Canonical correlation analysis revealed a significant relationship between gray and white matter distribution (Pearson correlation coefficient = 0.56, P < 0.01), justifying separate analyses. After adjusting for covariates, no significant correlation was found between brain parenchymal volume and tissue distribution for gray or white matter.
Genetic cohorts were highly separable in the transport domain using penalized linear discriminant analysis (pLDA) for white and gray matter. Genetic cohorts were more separable based on white matter distribution, with direction 1 showing a dose-dependent influence of 16p11.2 CNV on brain structure. Classification performance on the test set using 10-fold cross-validation showed 94.6% accuracy for white matter and 88.5% for gray matter.
3D TBM allowed direct visualization of brain endophenotypes driving CNV classification. Visualizations showed that 16p11.2 CNV impacts brain regions diffusely rather than locally, with characteristic tissue shifts highlighted by inverse TBM transformation. These shifts showed a reciprocal pattern of tissue expansion/contraction among deletion and duplication carriers.
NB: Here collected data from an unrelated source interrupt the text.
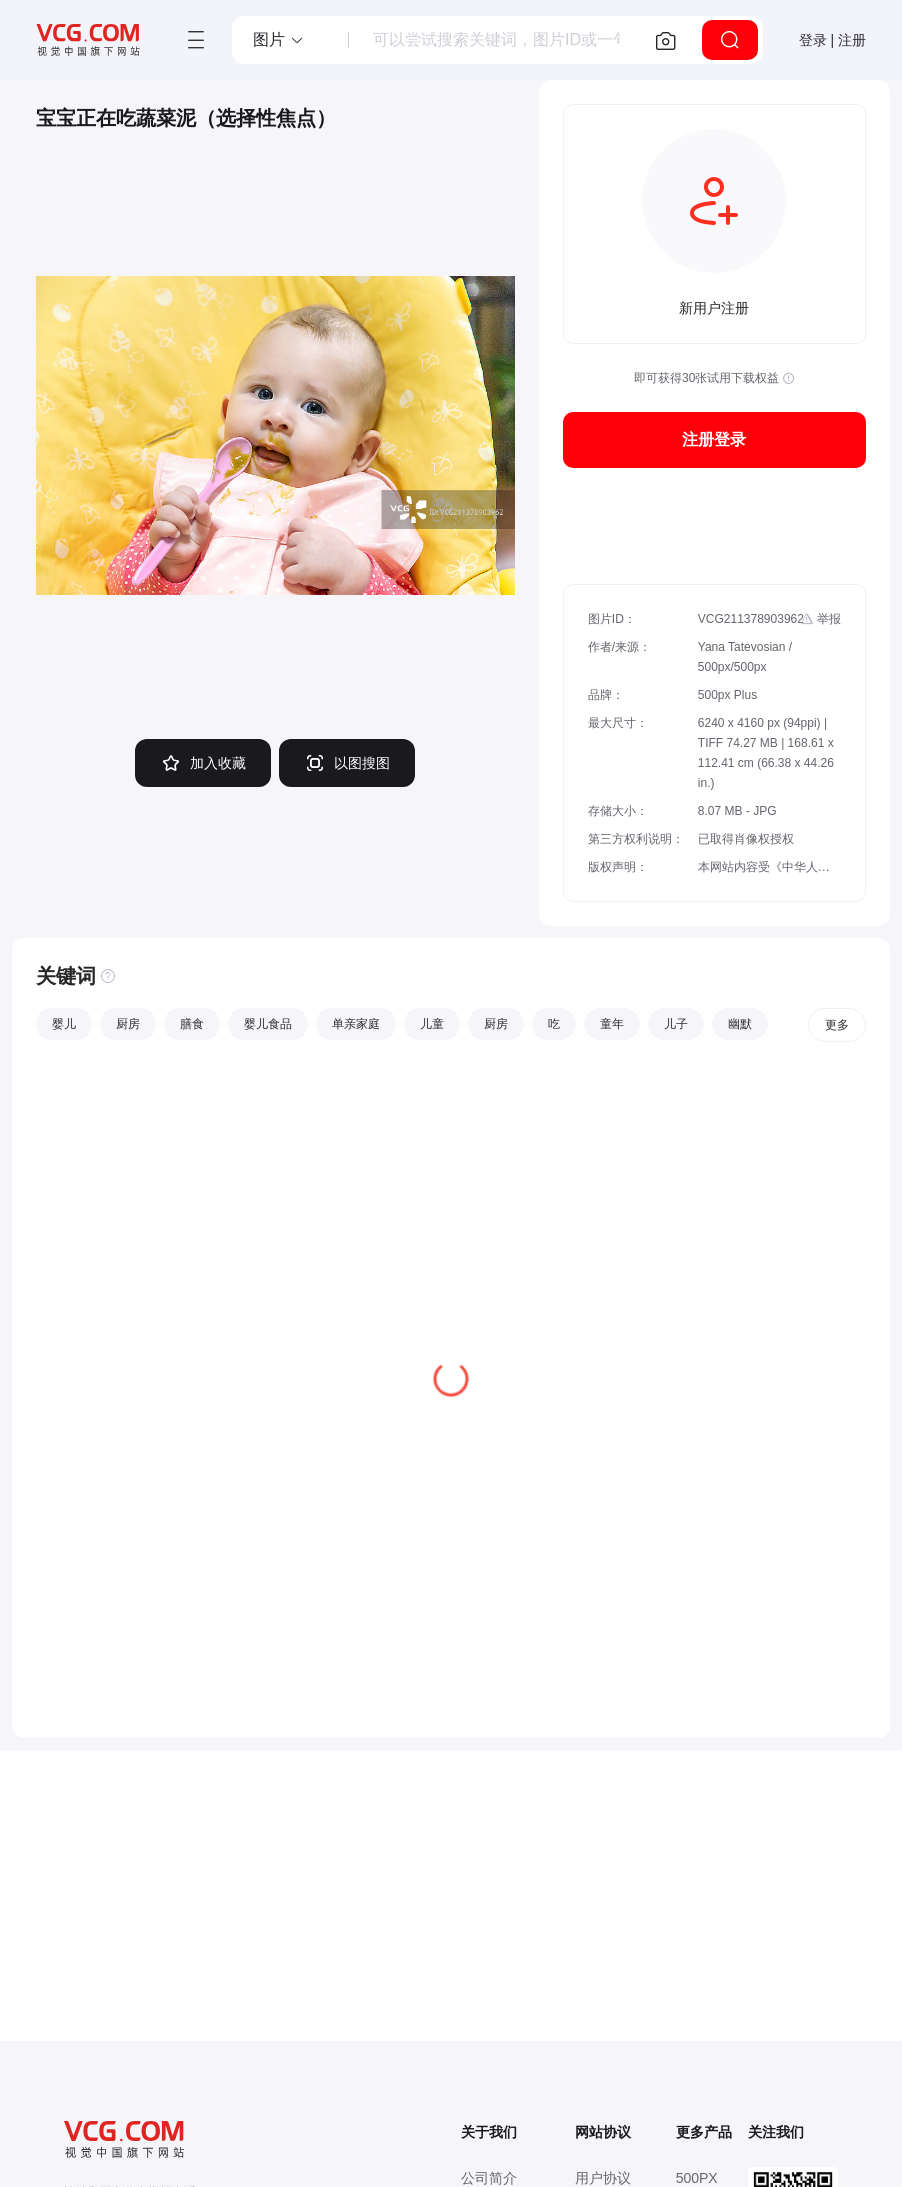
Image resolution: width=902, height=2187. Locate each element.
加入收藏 (203, 763)
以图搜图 (347, 763)
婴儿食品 (268, 1024)
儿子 (676, 1024)
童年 (612, 1024)
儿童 (432, 1024)
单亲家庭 (356, 1024)
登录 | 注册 (832, 40)
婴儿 (64, 1024)
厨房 (128, 1024)
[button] (279, 40)
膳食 (192, 1024)
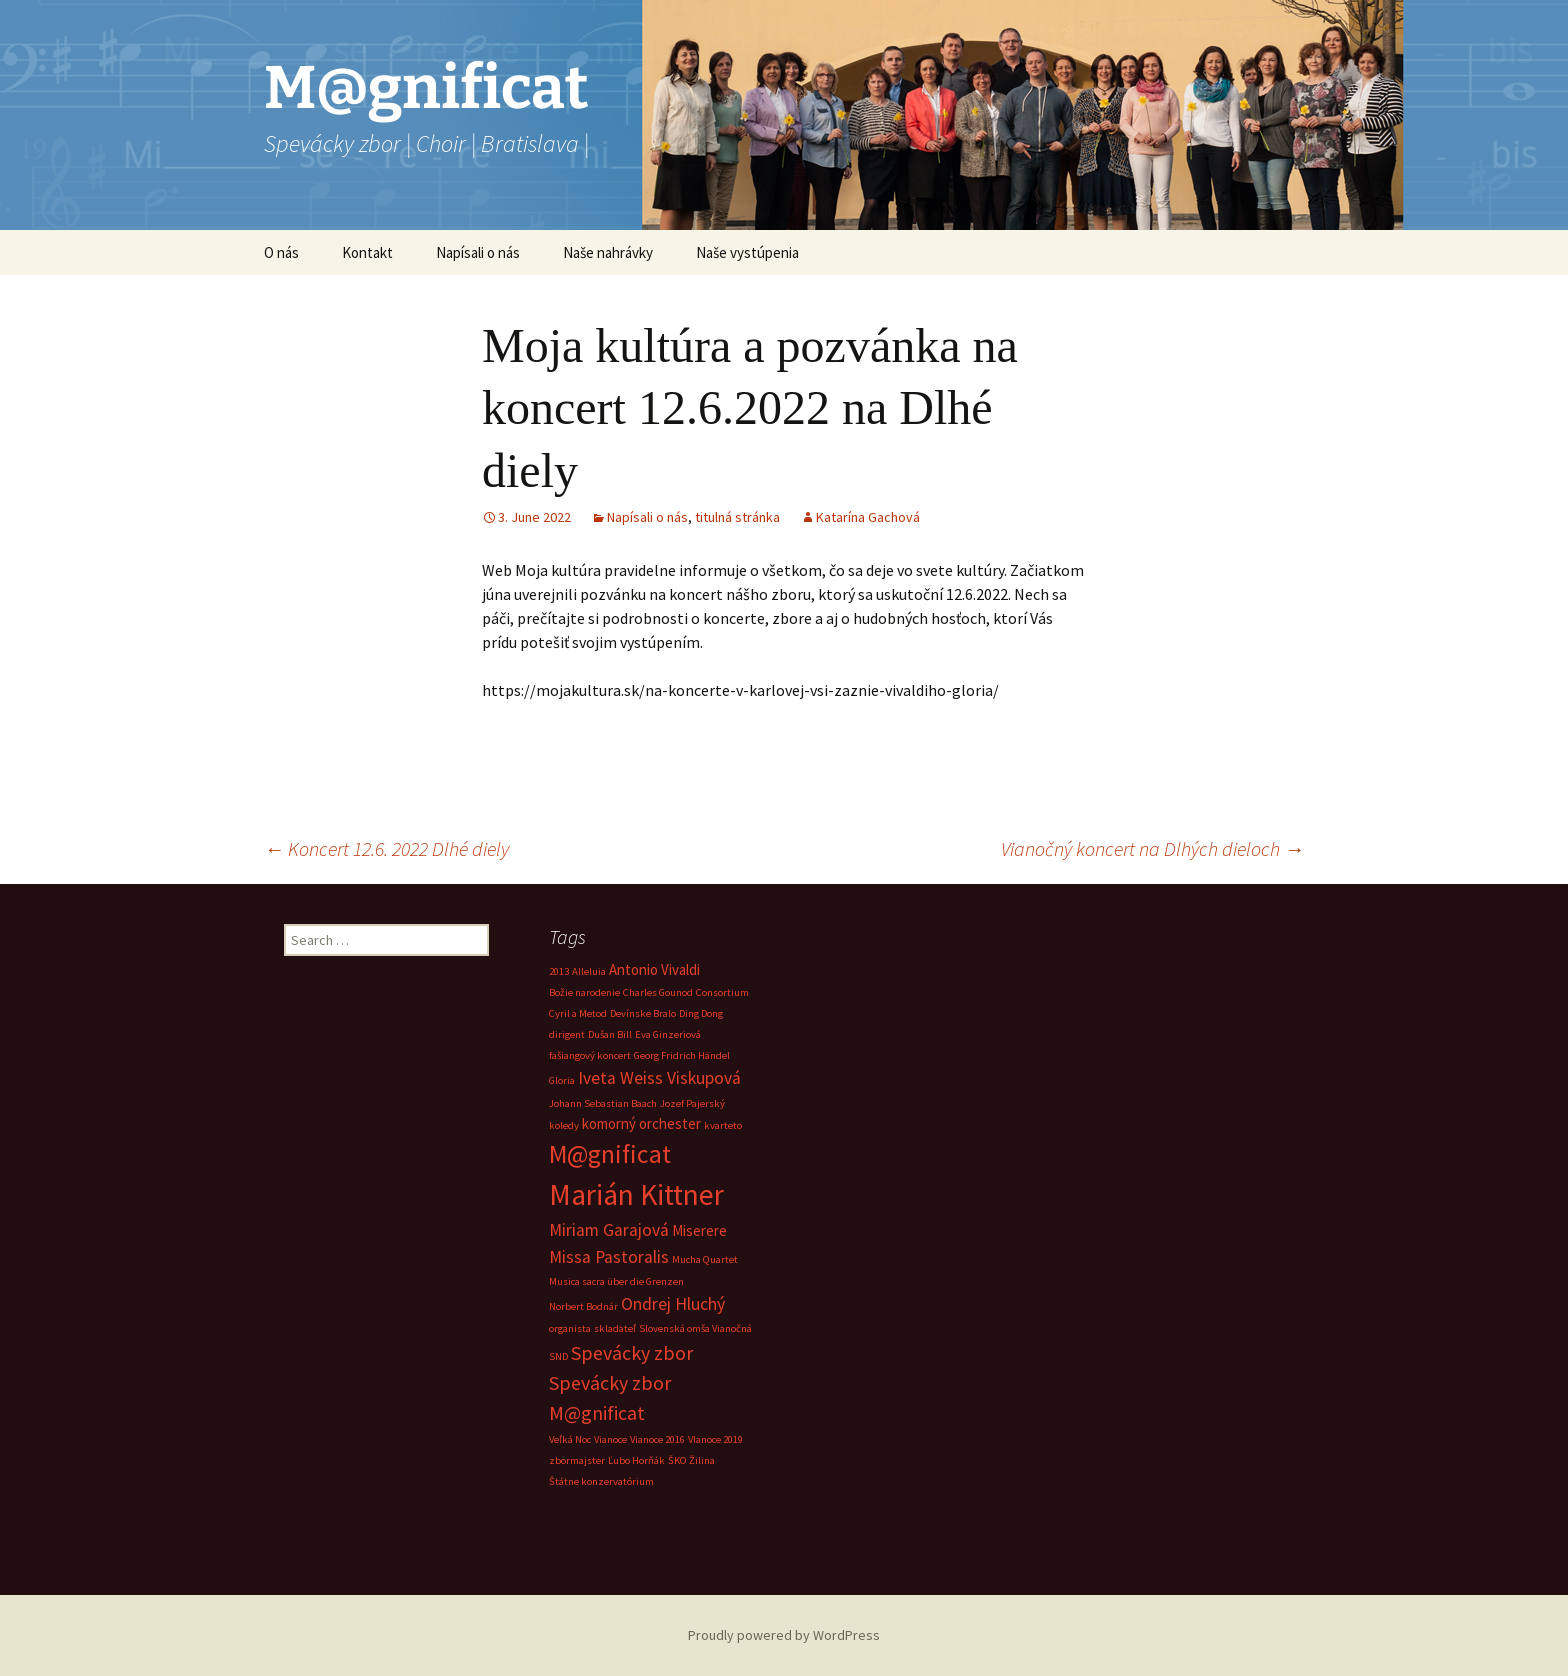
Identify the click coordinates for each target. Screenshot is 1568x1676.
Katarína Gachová (868, 517)
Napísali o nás (478, 252)
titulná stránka (737, 517)
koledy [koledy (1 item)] (564, 1125)
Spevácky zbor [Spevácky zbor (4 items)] (632, 1352)
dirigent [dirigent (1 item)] (567, 1034)
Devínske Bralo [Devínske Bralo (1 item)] (643, 1013)
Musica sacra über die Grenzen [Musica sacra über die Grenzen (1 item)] (616, 1281)
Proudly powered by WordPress (784, 1635)
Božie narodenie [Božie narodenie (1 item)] (584, 992)
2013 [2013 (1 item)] (559, 971)
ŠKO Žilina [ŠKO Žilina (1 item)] (691, 1460)
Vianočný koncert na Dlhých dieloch (1152, 848)
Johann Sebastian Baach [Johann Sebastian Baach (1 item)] (603, 1103)
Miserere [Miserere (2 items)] (699, 1230)
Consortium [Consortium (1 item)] (722, 992)
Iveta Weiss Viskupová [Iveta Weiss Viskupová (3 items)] (659, 1078)
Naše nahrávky (608, 252)
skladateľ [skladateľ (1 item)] (615, 1328)
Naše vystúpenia (747, 252)
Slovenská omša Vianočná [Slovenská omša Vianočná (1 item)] (695, 1328)
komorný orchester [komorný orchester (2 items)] (641, 1123)
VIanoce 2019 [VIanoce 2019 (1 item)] (715, 1439)
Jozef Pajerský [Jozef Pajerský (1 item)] (692, 1103)
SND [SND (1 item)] (558, 1356)
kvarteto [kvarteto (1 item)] (723, 1125)
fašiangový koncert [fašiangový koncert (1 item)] (590, 1055)
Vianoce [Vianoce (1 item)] (610, 1439)
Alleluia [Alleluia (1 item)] (589, 971)
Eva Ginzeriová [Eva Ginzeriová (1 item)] (668, 1034)
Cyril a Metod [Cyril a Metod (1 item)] (578, 1013)
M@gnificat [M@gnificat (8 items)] (610, 1154)
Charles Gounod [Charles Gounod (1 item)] (658, 992)
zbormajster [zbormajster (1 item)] (577, 1460)
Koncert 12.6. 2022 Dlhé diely (386, 848)
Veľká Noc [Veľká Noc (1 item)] (570, 1439)
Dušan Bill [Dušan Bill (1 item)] (610, 1034)
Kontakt (367, 252)
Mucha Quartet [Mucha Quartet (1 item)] (705, 1259)
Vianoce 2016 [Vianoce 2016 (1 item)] (657, 1439)
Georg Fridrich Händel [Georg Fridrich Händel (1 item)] (682, 1055)
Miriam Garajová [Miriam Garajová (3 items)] (609, 1230)
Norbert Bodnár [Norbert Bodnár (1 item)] (583, 1306)
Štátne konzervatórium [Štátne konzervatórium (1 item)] (601, 1481)
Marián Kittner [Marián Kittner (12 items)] (636, 1194)
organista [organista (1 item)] (570, 1328)
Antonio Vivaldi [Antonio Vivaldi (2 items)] (654, 969)
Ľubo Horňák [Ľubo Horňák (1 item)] (636, 1460)
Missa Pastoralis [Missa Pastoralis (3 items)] (609, 1257)
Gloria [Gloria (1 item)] (562, 1080)
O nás (281, 252)
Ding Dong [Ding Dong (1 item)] (701, 1013)
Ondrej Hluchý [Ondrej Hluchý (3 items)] (673, 1304)
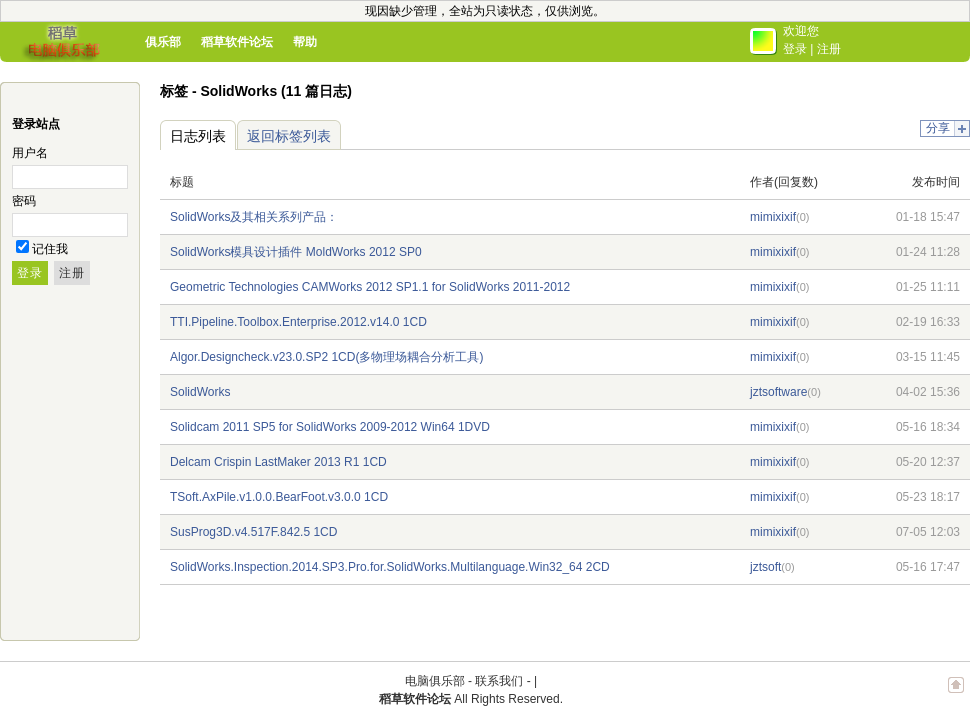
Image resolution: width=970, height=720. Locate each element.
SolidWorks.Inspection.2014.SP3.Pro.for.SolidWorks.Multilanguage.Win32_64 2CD (390, 567)
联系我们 (499, 681)
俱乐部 (163, 42)
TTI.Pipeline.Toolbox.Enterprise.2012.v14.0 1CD (298, 322)
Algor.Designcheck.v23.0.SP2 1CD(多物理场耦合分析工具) (326, 357)
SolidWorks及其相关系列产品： (254, 217)
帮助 (305, 42)
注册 (829, 49)
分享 (938, 128)
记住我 (50, 249)
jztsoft (765, 567)
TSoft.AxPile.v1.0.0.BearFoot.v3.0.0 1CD (279, 497)
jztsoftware (778, 392)
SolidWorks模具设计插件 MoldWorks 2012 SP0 (296, 252)
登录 (795, 49)
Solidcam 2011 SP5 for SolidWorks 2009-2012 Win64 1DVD (330, 427)
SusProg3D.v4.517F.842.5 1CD (253, 532)
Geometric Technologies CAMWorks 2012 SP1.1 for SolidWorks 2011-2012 (370, 287)
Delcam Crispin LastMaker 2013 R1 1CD (278, 462)
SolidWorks (200, 392)
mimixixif (773, 217)
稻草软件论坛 (237, 42)
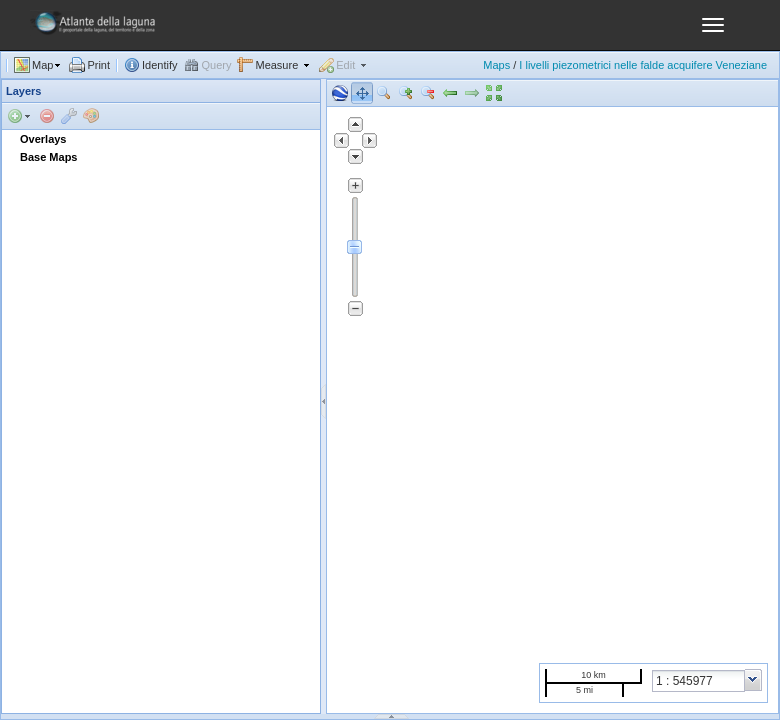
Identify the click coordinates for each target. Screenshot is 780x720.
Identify (159, 65)
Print (98, 65)
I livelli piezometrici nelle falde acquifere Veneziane (643, 65)
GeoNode (85, 30)
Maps (496, 65)
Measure (276, 65)
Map (42, 65)
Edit (345, 65)
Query (217, 65)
Significant associations were found between TBM scores and articulation disorders, with direction 1 scores being highly sensitive and specific for detecting these disorders among deletion carriers. TBM scores showed a strong relationship with IQ, highlighting TBM's potential in linking brain endophenotypes with behavioral outcomes. This technique advances the understanding of gene-brain-behavior relationships and supports the development of targeted therapies.
Conclusions
To summarize, this research reveals new details regarding brain structural patterns linked to genetic CNV in autism. These patterns can accurately predict CNV from brain images alone in new individuals. Furthermore, the discovered patterns are sensitive to articulation disorders and explain some IQ variability. The results were enabled by 3D TBM, a generative machine learning approach that directly probes biological mechanisms affecting brain mass distribution. By revealing structural networks underpinning CNV-related endophenotypes, this research advances our understanding of autism's biological basis.